*** Block opens ***

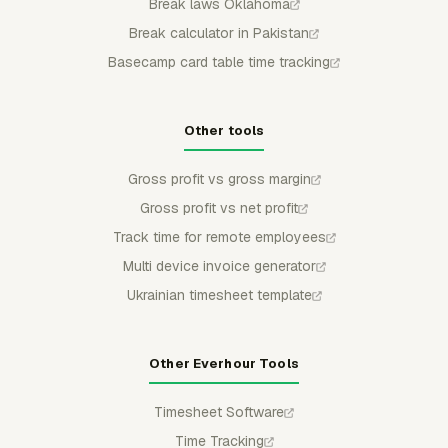
Break laws Oklahoma
Break calculator in Pakistan
Basecamp card table time tracking
Other tools
Gross profit vs gross margin
Gross profit vs net profit
Track time for remote employees
Multi device invoice generator
Ukrainian timesheet template
Other Everhour Tools
Timesheet Software
Time Tracking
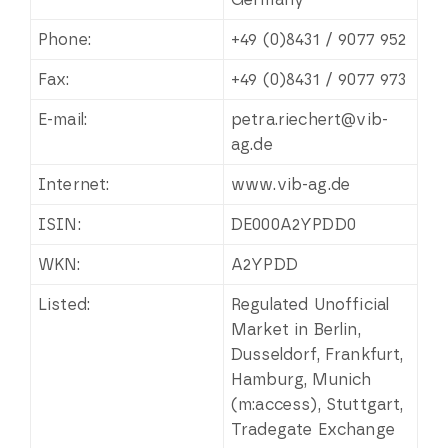
Phone:
+49 (0)8431 / 9077 952
Fax:
+49 (0)8431 / 9077 973
E-mail:
petra.riechert@vib-
ag.de
Internet:
www.vib-ag.de
ISIN:
DE000A2YPDD0
WKN:
A2YPDD
Listed:
Regulated Unofficial
Market in Berlin,
Dusseldorf, Frankfurt,
Hamburg, Munich
(m:access), Stuttgart,
Tradegate Exchange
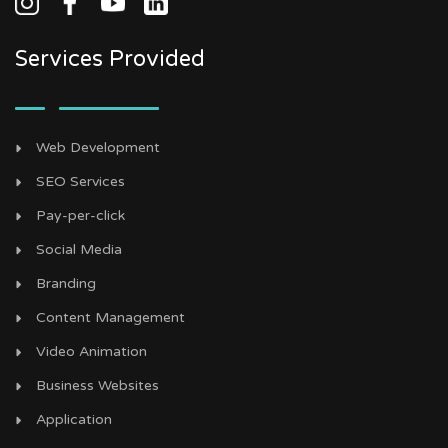
Services Provided
Web Development
SEO Services
Pay-per-click
Social Media
Branding
Content Management
Video Animation
Business Websites
Application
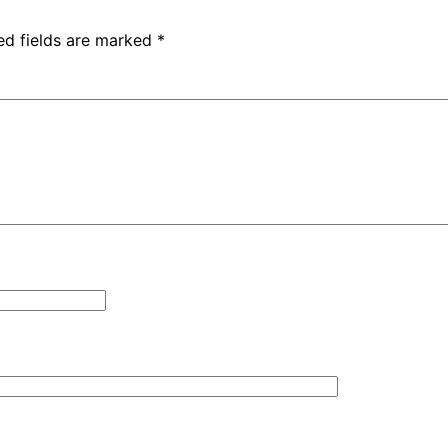
ed fields are marked
*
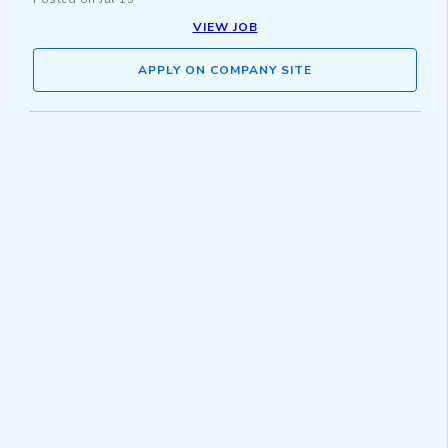
VIEW JOB
APPLY ON COMPANY SITE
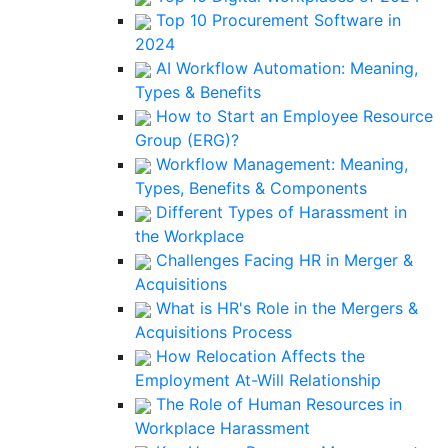
Top 10 Procurement Software in
2024
AI Workflow Automation: Meaning,
Types & Benefits
How to Start an Employee Resource
Group (ERG)?
Workflow Management: Meaning,
Types, Benefits & Components
Different Types of Harassment in
the Workplace
Challenges Facing HR in Merger &
Acquisitions
What is HR's Role in the Mergers &
Acquisitions Process
How Relocation Affects the
Employment At-Will Relationship
The Role of Human Resources in
Workplace Harassment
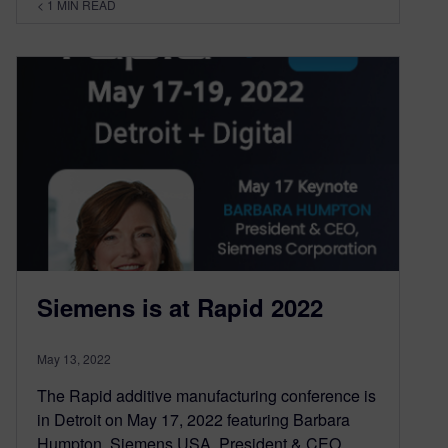
< 1
MIN READ
Siemens is at Rapid 2022
May 13, 2022
The Rapid additive manufacturing conference is
in Detroit on May 17, 2022 featuring Barbara
Humpton, Siemens USA, President & CEO.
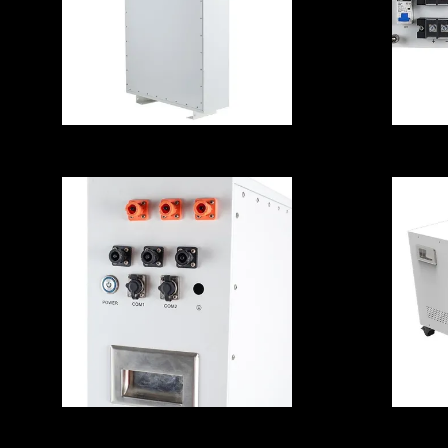
Household Solar
1
Energy Storage
Lithium Battery
Multipurpose
Practical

*** Block closes ***

**WHAT IS REQUIRED:**
In your copy of the entries above, keep the text exact and leave out the pictures.

**OUTPUT BELOW:**
Break laws Oklahoma
Break calculator in Pakistan
Basecamp card table time tracking
Other tools
Gross profit vs gross margin
Gross profit vs net profit
Track time for remote employees
Multi device invoice generator
Ukrainian timesheet template
Other Everhour Tools
Timesheet Software
Time Tracking
Phone:
+49 (0)8431 / 9077 952
Fax:
+49 (0)8431 / 9077 973
E-mail:
petra.riechert@vib-
ag.de
Internet:
www.vib-ag.de
ISIN:
DE000A2YPDD0
WKN:
A2YPDD
Listed:
Regulated Unofficial
Market in Berlin,
Dusseldorf, Frankfurt,
Hamburg, Munich
(m:access), Stuttgart,
Tradegate Exchange
Services Provided
Web Development
SEO Services
Pay-per-click
Social Media
Branding
Content Management
Video Animation
Business Websites
Application
ed fields are marked
*
VIEW JOB
APPLY ON COMPANY SITE
Top 10 Procurement Software in
2024
AI Workflow Automation: Meaning,
Types & Benefits
How to Start an Employee Resource
Group (ERG)?
Workflow Management: Meaning,
Types, Benefits & Components
Different Types of Harassment in
the Workplace
Challenges Facing HR in Merger &
Acquisitions
What is HR's Role in the Mergers &
Acquisitions Process
How Relocation Affects the
Employment At-Will Relationship
The Role of Human Resources in
Workplace Harassment
< 1
MIN READ
Siemens is at Rapid 2022
May 13, 2022
The Rapid additive manufacturing conference is
in Detroit on May 17, 2022 featuring Barbara
Humpton, Siemens USA, President & CEO.
Household Solar
1
Energy Storage
Lithium Battery
Multipurpose
Practical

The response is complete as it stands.